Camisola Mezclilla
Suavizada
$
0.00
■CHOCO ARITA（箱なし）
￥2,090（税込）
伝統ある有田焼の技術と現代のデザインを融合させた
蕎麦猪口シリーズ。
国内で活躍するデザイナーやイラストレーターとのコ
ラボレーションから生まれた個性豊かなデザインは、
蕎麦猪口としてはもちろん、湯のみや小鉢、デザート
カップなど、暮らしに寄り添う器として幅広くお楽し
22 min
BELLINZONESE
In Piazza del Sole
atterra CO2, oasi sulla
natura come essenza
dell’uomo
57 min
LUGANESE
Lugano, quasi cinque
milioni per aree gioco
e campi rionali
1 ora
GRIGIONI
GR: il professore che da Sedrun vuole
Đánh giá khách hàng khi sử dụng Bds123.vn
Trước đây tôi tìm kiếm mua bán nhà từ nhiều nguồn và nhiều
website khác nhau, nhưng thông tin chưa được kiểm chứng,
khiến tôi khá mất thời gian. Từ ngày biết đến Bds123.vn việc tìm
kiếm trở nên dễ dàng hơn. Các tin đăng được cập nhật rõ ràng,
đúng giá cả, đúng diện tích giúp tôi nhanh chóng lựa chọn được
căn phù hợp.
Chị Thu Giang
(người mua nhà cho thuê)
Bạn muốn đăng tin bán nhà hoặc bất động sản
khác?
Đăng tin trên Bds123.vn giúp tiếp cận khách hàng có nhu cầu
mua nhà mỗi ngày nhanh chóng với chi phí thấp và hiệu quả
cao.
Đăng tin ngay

• • • • • • •

* _WHAT YOU WILL DO_: Among the records above, find each line containing the string "nhanh" and copy it.

* _SOLUTION_:
đúng giá cả, đúng diện tích giúp tôi nhanh chóng lựa chọn được
mua nhà mỗi ngày nhanh chóng với chi phí thấp và hiệu quả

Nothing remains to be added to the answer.